Upon evaluation, I concluded that what I had been taught was actually correct. Your line of argument implies that your adult decision was based on evidence but mine was really still just 'going with the flow'.

In what sense was it not "going with the flow". Did you have to battle against your parental units? Did you lose old friends? Did you change Christian faith?


In the sense that I don't believe what my parents believe just because they believe it...which would be going with the flow.


Are you still evaluating what we say, or are you ignoring us?

I evaluate what forum users say. Nothing I have read to date has made me think I'm wrong about the fundamental things I believe. I'll let you know if that happens.

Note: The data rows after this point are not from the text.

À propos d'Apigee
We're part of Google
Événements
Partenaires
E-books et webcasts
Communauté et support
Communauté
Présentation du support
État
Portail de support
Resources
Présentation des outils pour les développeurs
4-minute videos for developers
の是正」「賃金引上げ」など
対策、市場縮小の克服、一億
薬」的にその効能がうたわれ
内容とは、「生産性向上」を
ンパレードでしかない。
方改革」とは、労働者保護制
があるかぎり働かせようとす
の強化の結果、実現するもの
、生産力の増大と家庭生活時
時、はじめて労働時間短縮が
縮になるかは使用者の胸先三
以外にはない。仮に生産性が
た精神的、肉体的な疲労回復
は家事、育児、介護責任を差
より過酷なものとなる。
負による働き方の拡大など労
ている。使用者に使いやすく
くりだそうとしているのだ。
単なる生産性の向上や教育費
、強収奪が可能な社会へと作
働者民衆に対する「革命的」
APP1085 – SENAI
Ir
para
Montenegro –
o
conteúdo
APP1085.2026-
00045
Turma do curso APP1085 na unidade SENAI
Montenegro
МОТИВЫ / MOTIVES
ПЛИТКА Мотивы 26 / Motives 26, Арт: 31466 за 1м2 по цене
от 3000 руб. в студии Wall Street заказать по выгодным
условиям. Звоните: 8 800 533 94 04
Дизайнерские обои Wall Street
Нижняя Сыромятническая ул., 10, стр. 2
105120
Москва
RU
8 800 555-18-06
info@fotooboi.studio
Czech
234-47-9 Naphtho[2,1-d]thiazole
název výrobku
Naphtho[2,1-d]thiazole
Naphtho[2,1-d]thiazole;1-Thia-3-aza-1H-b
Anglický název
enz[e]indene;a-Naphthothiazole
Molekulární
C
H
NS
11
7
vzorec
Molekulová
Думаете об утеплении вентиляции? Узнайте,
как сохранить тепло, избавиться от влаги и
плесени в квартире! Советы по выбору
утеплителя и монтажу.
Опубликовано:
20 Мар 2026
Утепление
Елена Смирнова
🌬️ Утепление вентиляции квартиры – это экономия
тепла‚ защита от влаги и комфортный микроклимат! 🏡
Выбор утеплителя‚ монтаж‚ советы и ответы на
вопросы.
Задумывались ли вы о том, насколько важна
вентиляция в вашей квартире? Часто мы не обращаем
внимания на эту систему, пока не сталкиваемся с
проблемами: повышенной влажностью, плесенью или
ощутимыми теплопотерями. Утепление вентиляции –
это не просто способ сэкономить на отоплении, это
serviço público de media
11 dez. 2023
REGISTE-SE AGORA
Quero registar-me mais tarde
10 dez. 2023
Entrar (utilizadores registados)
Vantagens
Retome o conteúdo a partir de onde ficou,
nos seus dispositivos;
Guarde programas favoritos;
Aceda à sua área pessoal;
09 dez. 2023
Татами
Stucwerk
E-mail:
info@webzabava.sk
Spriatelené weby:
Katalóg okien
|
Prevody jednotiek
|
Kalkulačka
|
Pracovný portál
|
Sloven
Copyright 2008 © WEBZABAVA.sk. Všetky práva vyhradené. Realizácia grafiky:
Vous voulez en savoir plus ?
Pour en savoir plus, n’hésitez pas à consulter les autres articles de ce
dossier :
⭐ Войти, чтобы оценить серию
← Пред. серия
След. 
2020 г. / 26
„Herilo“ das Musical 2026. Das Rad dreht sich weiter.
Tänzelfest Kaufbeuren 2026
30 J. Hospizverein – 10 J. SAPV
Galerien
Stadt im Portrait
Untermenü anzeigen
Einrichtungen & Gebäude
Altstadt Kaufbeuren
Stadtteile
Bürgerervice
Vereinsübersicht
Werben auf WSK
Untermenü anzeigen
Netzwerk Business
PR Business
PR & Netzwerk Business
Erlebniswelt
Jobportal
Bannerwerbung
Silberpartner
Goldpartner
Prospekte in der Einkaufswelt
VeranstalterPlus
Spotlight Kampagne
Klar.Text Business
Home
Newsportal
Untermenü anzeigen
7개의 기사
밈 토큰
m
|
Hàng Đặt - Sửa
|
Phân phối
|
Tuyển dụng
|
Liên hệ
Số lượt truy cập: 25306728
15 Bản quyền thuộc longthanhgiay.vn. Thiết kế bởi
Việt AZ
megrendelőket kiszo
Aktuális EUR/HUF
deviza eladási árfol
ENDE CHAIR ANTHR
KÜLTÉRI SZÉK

If I had time, however, I would love to spend a few weeks doing nothing but investigate the history of the bible and the way the books were chosen. I actually respect the level of knowledge others on the forum seem to have about that.


You seemed to not answer last time: are you a Christian who thinks he has an experience of God that can't be dismissed as a random mental phenomenon? Or are you a Christian who needs the say-so of others, and their experiences of God?

I believe the bible's account of creation and salvation on an intellectual level and I recognise my inherent sinfulness as being exactly what the bible describes. When I read the bible I know it as truth on a level which I wish I could communicate to you. I have absolutely no doubt about my eternal destiny.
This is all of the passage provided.